Les 10 éléments clés à retenir du document :

  1. Réaffirmation de tous les engagements des conférences précédentes.
  2. Processus défini pour créer les ODD (Objectifs de Développement Durable) en 2015, afin de prendre la suite des OMD (Objectifs du Millénaire pour le Développement).
  3. Préparation, via la plateforme de Durban, d’un accord mondial juridiquement contraignant sur le climat entre 2012 et 2015, pour une entrée en vigueur en 2020.
  4. Renforcement du PNUE grâce à une participation financière universelle des pays, mais PAS de création d’une véritable agence onusienne pour le développement durable, l’OME (Organisation Mondiale de l’Environnement).
  5. Création du Forum de haut niveau pour remplacer la Commission de développement durable de l’ONU, qui acte l’ouverture des processus de négociation à la société civile. La société civile passe ainsi du statut d’« observateur » à celui de « participant ».
  6. Affirmation de la responsabilité des pays d’origine envers les réfugiés climatiques.
  7. Présentation de l’économie verte comme une solution éventuelle à l’éradication de la pauvreté.
  8. Projet de convention sur les océans, mais suppression du paragraphe sur la protection de la haute-mer (la discussion a été remise à 2014).
  9. Affirmation de la nécessité d’une dimension sociale, d’un socle commun de protection sociale.
  10. Encouragement pour favoriser le reporting extra-financier et lancement du travail sur la mesure du bien-être (au-delà du PIB).

Les aspects positifs du bilan de Rio+20

La satisfaction majeure de ce Sommet est qu’il met fin à un long cycle d’échecs des négociations sur le climat depuis le désastre de Copenhague en 2009 : enfin, un texte commun s‘engageant en faveur du développement durable a été approuvé. C’était là l’objectif principal du pays organisateur, le Brésil, qui s’est donc félicité de l’issue de ce sommet.

S’il ne fixe pas d’engagements clairs, au moins le texte affirme-t-il la nécessité de définir de nouveaux « Objectifs du développement durable », avec une feuille de route qui mène à 2015. C’est ce qu’ont voulu retenir les principaux acteurs de cette conférence : elle a permis d’initier clairement les grandes décisions de demain, tout en renforçant un socle commun d’engagements.
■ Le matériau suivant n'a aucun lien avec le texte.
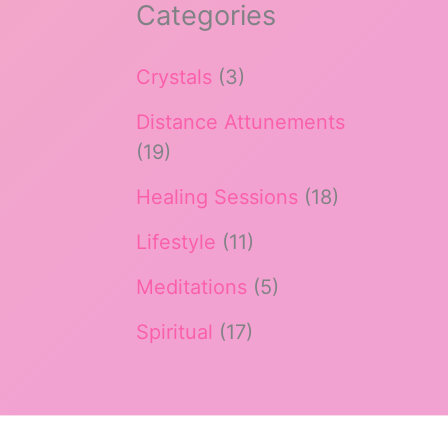
Categories
Crystals
(3)
Distance Attunements
(19)
Healing Sessions
(18)
Lifestyle
(11)
Meditations
(5)
Spiritual
(17)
Un autre aspect positif de cette conférence a été la prise en compte de la société civile, à travers les « Dialogues pour le développement durable » (trois jours de conférence et une plateforme en ligne) au cours desquels plus d’un million de voix ont été émises, pour aboutir à la soumission d’un rapport aux gouvernements. Malheureusement, ces dialogues ont fini par être boycottés par beaucoup d’ONG à cause de la prise de contrôle du Brésil sur la finalisation du texte.
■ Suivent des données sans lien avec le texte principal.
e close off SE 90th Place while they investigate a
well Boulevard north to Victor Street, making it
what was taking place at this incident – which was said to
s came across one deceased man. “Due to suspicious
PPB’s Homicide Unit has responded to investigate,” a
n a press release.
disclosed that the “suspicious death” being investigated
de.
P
Finalement, les avancées les plus concrètes de Rio+20 sont à chercher en marge du Sommet :

  • L’ONU a profité du Sommet pour annoncer le lancement de l’initiative « défi zéro faim » qui veut transformer les systèmes de production et consommation alimentaires.
  • Les Etats ont pris plus de 700 engagements volontaires (dont une centaine pris dans le cadre de l’initiative de l’ONU « énergie durable pour tous »).
  • Les principales villes du monde (le fameux C40*) se sont engagées à réduire leurs émissions de gaz à effet de serre de 1,3 milliard de tonnes d’ici à 2030 (plus que ce que le Mexique et le Canada émettent ensemble).
  • Le secteur privé n’est pas en reste : la Présidente du Brésil s’est félicitée de « la participation financière croissante d’entreprises et de la multiplication de partenariats privés qui permettent de faire avancer les projets ».
  • La société civile s’est aussi mobilisée au Sommet alternatif des peuples qui se tenait du 15 au 23 juin, pour faire émerger des solutions concrètes et en accord avec les populations, avec notamment une manifestation de plus de 30 000 personnes dans les rues de Rio mercredi 20 juin 2012.

La leçon de ce Sommet pourrait donc être, comme l’a déclaré Daniel Mittler, de Greenpeace : « L’échec de Rio+20 donnera aux gens plus d’énergie pour se mobiliser et se battre pour la planète ».

De lourdes déceptions

Le Brésil a réussi à garder la face faisant émerger un accord, mais il a fallu qu’il brusque de façon inhabituelle les négociations, en s’emparant du texte dans les derniers jours pour le dépouiller de tous les éléments qui prêtaient au moindre conflit. L’UE, minée par la crise de la dette, n’a pas été en mesure d’imposer l’OME aux Etats-Unis et au Canada ; le G77 des pays en développement a quant à lui fait profil bas, dominés par le Brésil et la Chine qui n’avaient pas cachés leurs faibles ambitions pour ce sommet : ils ont vite abandonné leur principale exigence, une contribution des pays riches de 30 milliards de dollars par an jusqu’en 2017 et 100 milliards au-delà pour financer de nouveaux programmes.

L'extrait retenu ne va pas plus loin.